== Exercise details ==
Check each line of the data below for the string "Añadir". Then give the number of lines that have it, without anything else.
_ _ _ _ _
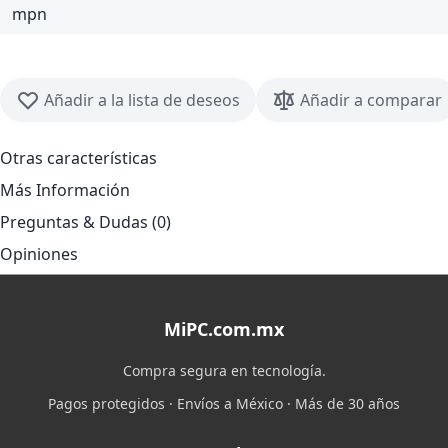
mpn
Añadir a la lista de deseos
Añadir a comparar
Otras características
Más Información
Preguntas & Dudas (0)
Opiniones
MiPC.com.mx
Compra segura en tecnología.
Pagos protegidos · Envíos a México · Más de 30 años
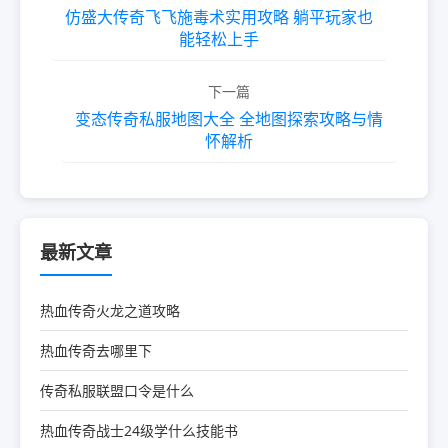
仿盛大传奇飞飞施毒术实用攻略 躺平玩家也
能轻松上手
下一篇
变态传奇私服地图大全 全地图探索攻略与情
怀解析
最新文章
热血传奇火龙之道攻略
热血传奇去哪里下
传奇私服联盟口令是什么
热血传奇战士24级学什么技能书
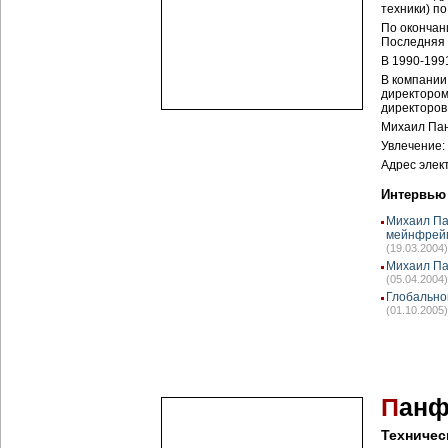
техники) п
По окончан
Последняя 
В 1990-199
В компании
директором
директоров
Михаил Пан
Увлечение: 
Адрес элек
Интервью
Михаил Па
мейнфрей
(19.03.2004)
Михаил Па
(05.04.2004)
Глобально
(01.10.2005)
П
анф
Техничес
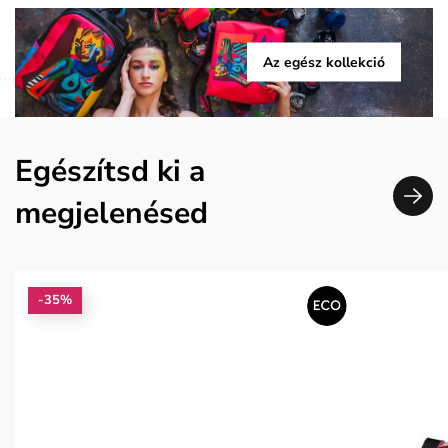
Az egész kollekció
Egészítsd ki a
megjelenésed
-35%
_ _ _ _ _
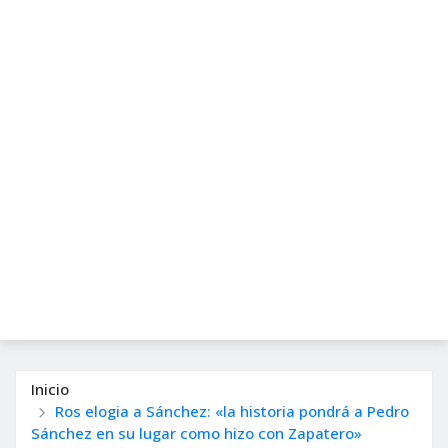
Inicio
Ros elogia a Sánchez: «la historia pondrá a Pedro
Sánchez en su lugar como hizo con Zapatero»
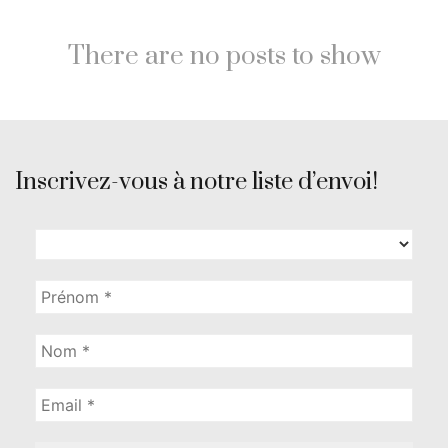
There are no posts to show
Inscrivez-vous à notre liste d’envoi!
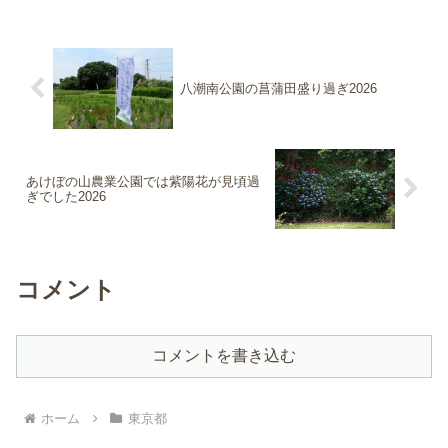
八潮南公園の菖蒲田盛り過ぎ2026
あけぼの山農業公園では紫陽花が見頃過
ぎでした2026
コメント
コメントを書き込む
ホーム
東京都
_ _ _ _ _
== Result for this task ==
2